> **The problem**: Could you retype only the lines from the one containing "is (1763, 1028)." through the final line of the entries, both included, skipping any images?

- - -

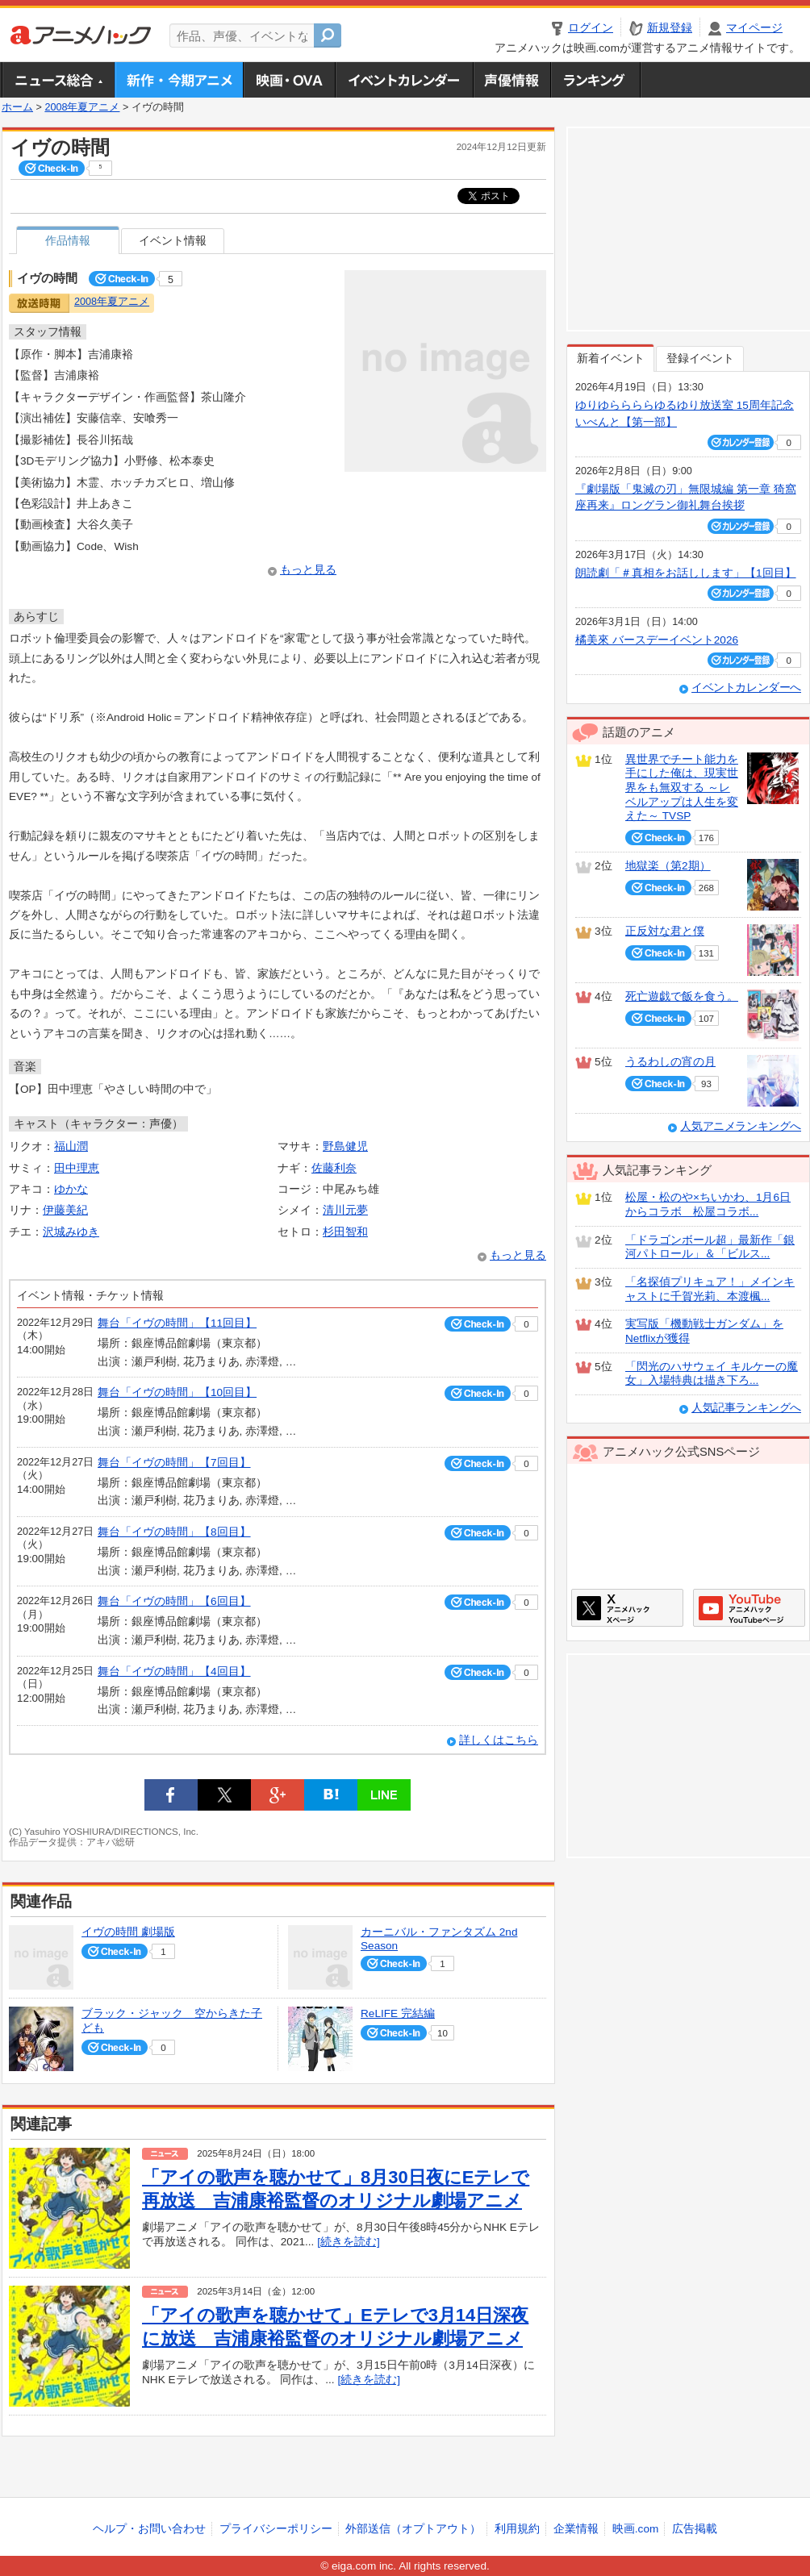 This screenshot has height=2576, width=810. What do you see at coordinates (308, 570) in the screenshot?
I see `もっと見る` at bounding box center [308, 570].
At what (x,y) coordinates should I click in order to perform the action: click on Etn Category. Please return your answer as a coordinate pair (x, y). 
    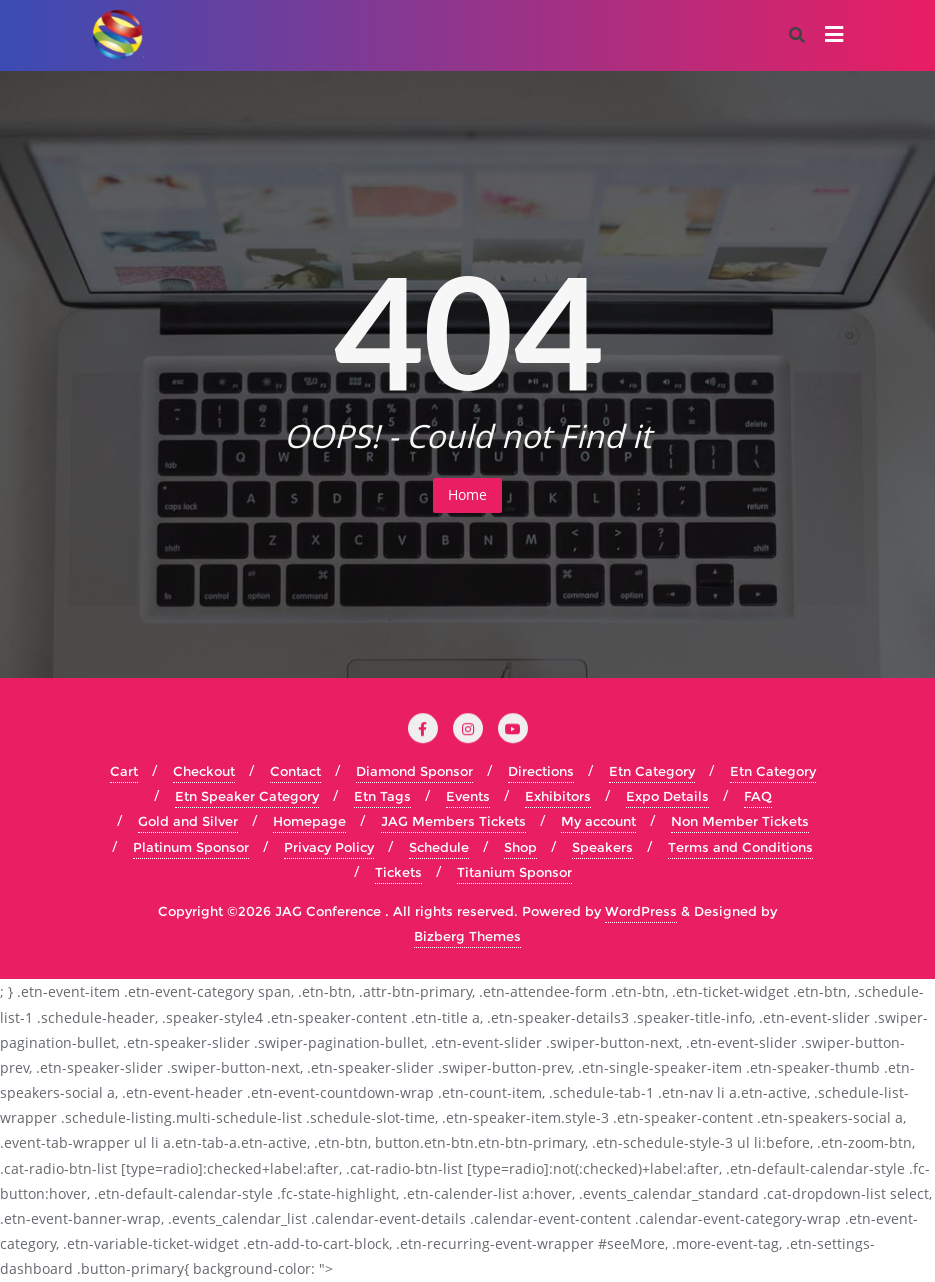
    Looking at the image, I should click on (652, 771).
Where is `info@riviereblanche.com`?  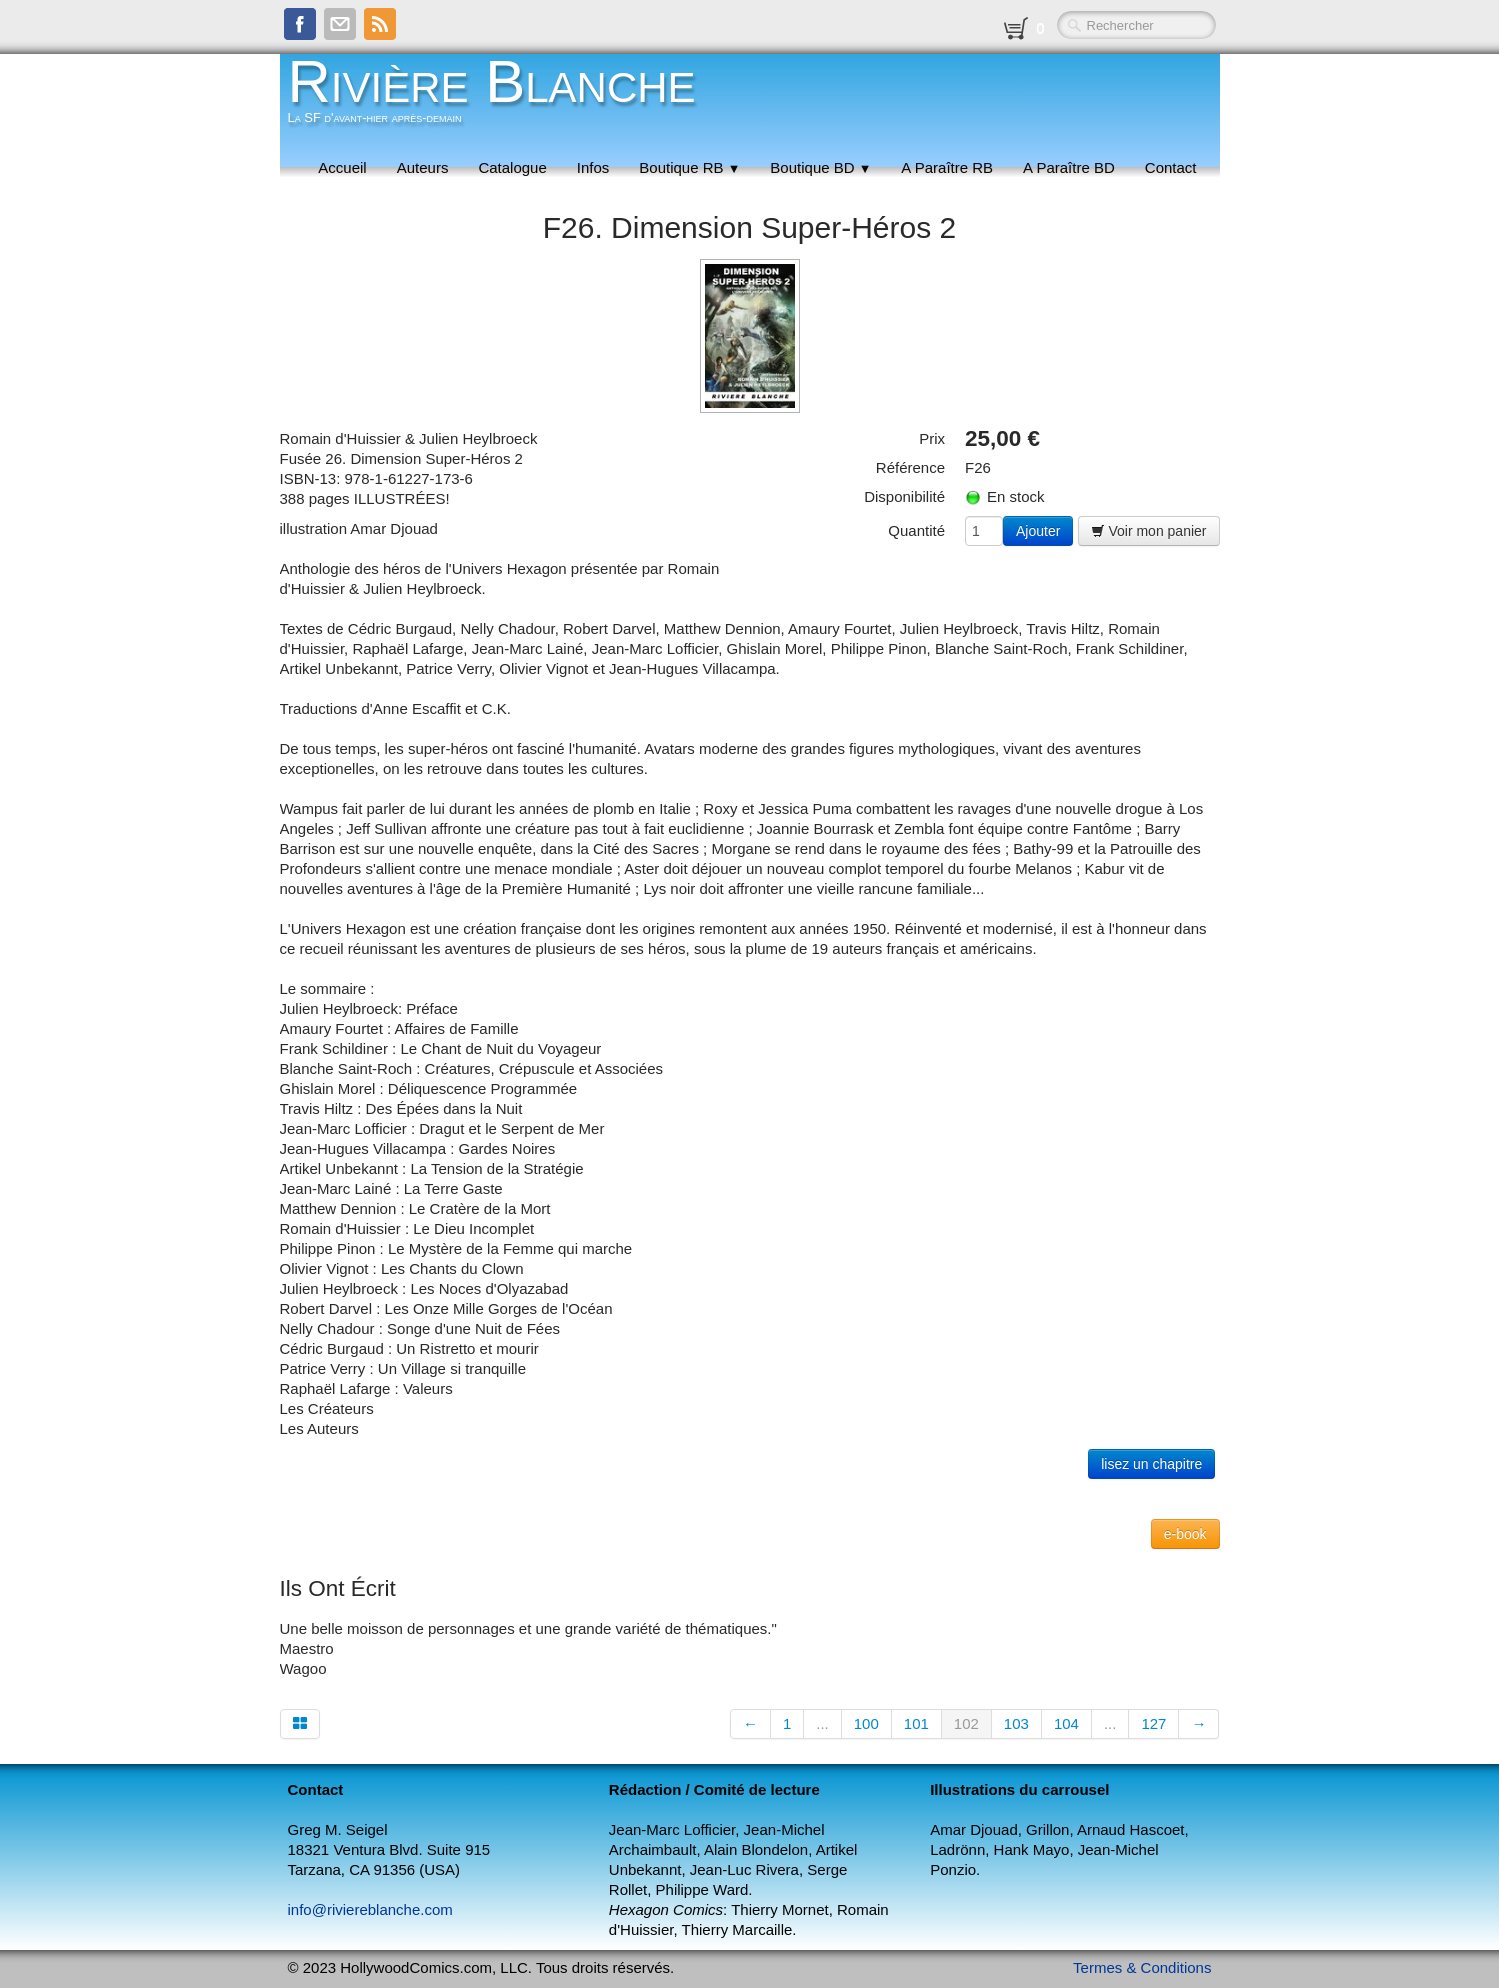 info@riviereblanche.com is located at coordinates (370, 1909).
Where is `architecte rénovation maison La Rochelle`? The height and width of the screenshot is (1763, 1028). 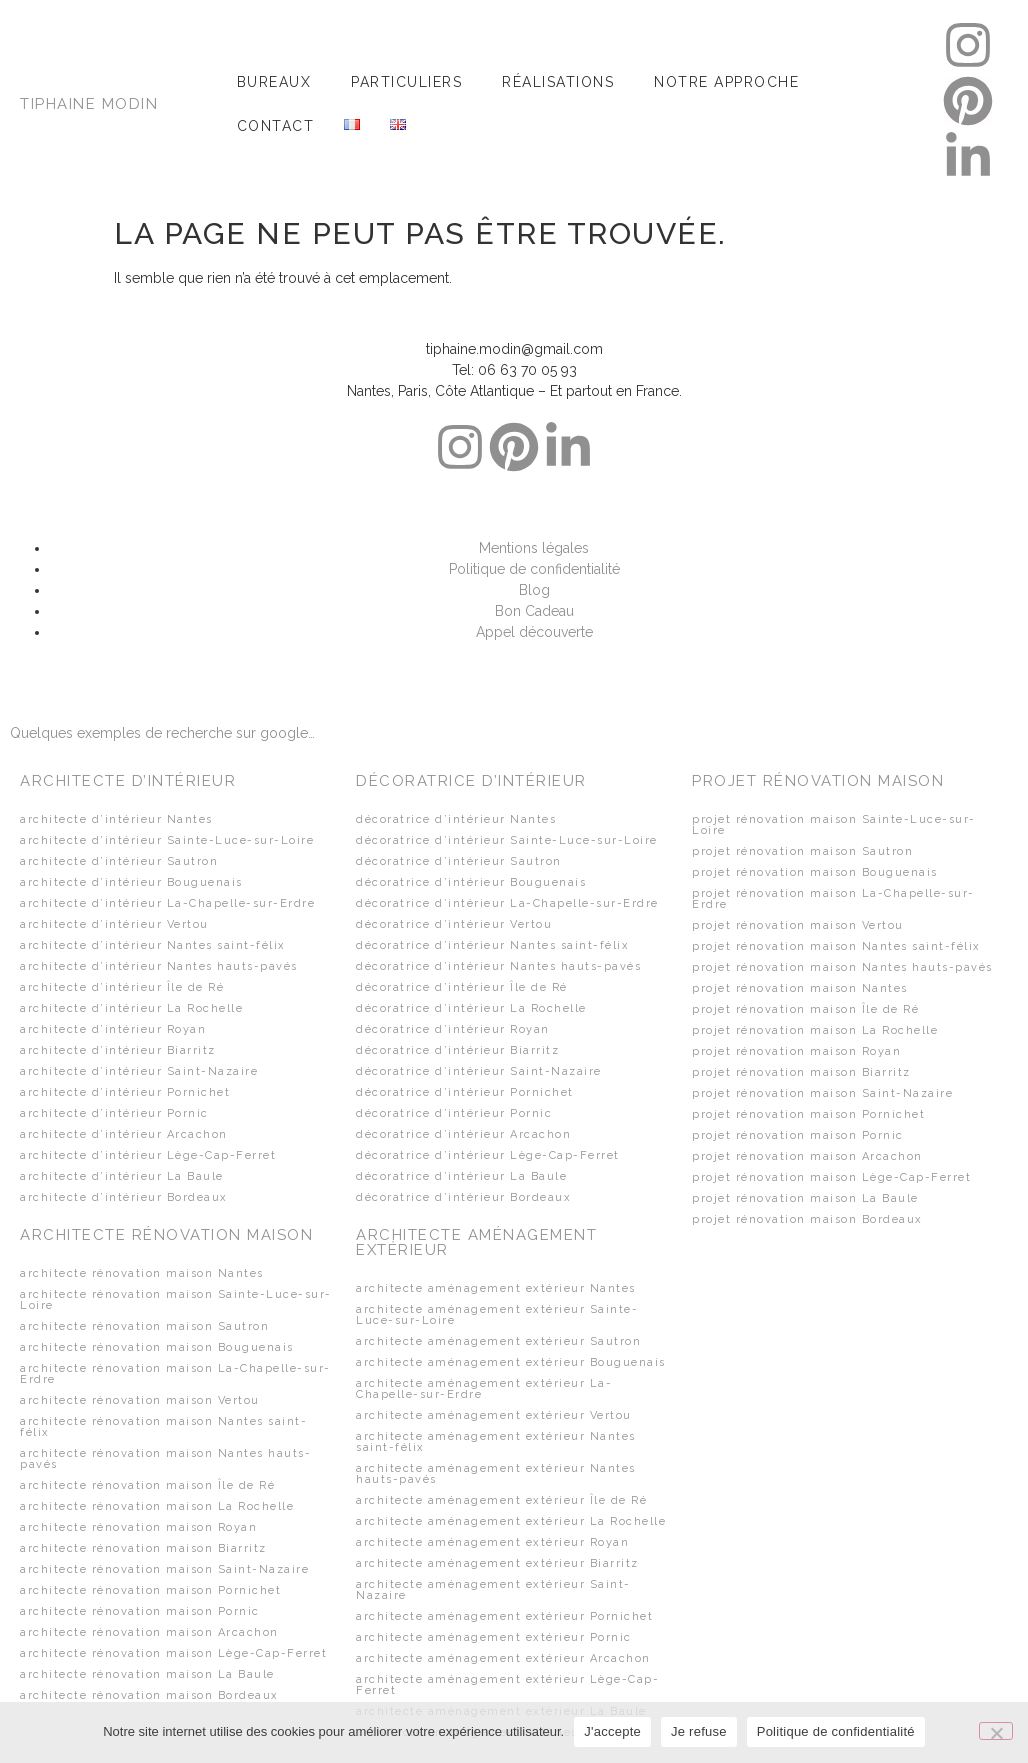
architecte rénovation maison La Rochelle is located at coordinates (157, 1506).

- - -

> **Reply**:
Where is `architecte rénovation maison La Rochelle`? The height and width of the screenshot is (1763, 1028). 
architecte rénovation maison La Rochelle is located at coordinates (157, 1506).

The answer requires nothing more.